I was going to write a movie review today for Haneke's The White Ribbon, a fantastic psychological portrait of the Nazi generation as children before the first world war, growing up in the most uber gothic place known to menchen, Germany. I was going to write that review and it was going to be both informative and introspective.
BUT...
Instead I'd like to take this time to talk to you about a new exciting product called "CHUMBLY WUMBLY'S CHOCO-ELIXER". It comes from the Andes Mountains of Southern Quebec and it goes down smooth like wet bread!

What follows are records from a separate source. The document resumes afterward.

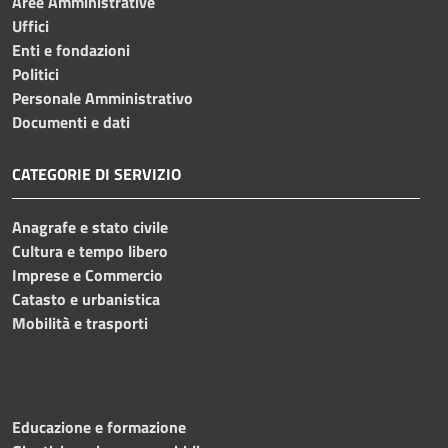
Aree Amministrative
Uffici
Enti e fondazioni
Politici
Personale Amministrativo
Documenti e dati
CATEGORIE DI SERVIZIO
Anagrafe e stato civile
Cultura e tempo libero
Imprese e Commercio
Catasto e urbanistica
Mobilità e trasporti
Educazione e formazione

When you're feeling bad it makes your mouth smile, and when your feeling sad it makes your eyes cross. It will turn your boring ol' brown hair bright blond and your bleached out beehive into a shimmery shiny Saint Patric's day-quality green novelty wig. Just in time for Saint Paddy's day! But lookout, Grandma! Here's something the whole family can enjoy: Every bottle of CHUMBLY WUMBLY'S CHOCO-ELIXER comes with a FREE scratch n' sniff mystery patch made from 100% synthetic pig butt skin. But wait! Act NOW and you'll receive a coupon for one personal pie at Dominose Pizza. Dominose Pizza! (Just imagine the steaming Pizza Cheese* and that chunky red tomato dressing!)
Supplies are going fast so ACT NOW! Be a part of the American dream and order your very own patriot's portion of CHUMBLY WUMBLY'S CHOCO-ELIXER (100 40 oz bottles) for the very special low ball price of

1 chicken nugget!


- Chucky Berry

Tuesday, January 12, 2010

A Porpoise and a Raisin


Well today started out as CRAZY as ever! I woke up this morning at 5 am to the sound of a bird chirping. Being hungover and half asleep I figured it was probably just a small winged dinosaur nibbling away at the leftover fried rice at the foot of my bed. I was wrong. No wait, I was right. Realizing the potential danger of the situation, my fight or flight instincts kicked in. I shouted, "This is the police! La POLICIA! Hands up!". He instantly froze and stared at me. "hands up I say!" I yelled again pointing my clasped gun like hands at the intruder. He stared at me blankly then proceeded to very slowly bring another spoonful of delicious Chinese food to his mouth. As If wouldn't notice. "wise guy, huh?" I asked rhetorically. He then opened his mouth I shit you not and uttered the following:
"Yes. Yes I am a wise guy. But for is it not the wise guy who gets the rice? I believe Franklin said that. I believe he also said that we're all here for a porpouse and everything happens for a raisin. Haha, that was a bit of a joke you see. The real saying goes..."
I didn't want to hear any more of this damn varment's bullshit. I wanted answers and I wanted them quick.
"OK wise guy! Cut the crap. I want some real advice and I want it now, wise guy. Tell me your wisest piece of wisdom!", I demanded. He looked a little unnerved. He gulped and loosened his tie a bit (did I mention what he was wearing? A tuxedo). "Yes very good." He replied squinting his eyes as if reading from a book inside his insane brain. Slowly, he began, "The most wise thing I can tell you is" In a low gravely whisper, he continued, "...is...is...is!" his whisper exponentially grew into a shout, "IS!!" I go so excited at the prospect of learning such a golden nugget of top secret information I jumped up wide eyed and smiling, "yes?? Yes?? What is it??!"
At this point the little dinosaur was like a boiling pot of spaghetti about to overflow because you didn't stir him enough or add salt, I guess. He got on his tippy toes and pointed a finger in the air in proud declaration. "IS!!"
"IS??!" I asked/yelled, "IS??" He pulled the switcharoo. I couldn't take the suspense any more! I Ran over to him and pulled his head off and threw it out the window, screaming like a wild caveman. "AHHHHHGHH! JUST FUCKING TELL ME!!!"
I'll guess I'll never know what he was going to tell me that fateful night. Maybe I missed out on the single most enlightening piece of wisdom of my life. Maybe I didn't. Maybe he was just fooling me. Takin' me for a ride. Pulling my leg. Pulling the shirt over my head. Yanking my chain. Giving me one heck of a snow job. Maybe he was just stalling, biding time in the hopes that I'd excuse myself to use the bathroom at some point and then he'd run out of the house, make a dash for it, probably swiping a bag of my Chips A'Hoy along with him.
Ah, keep it little feller. I got a whole years worth.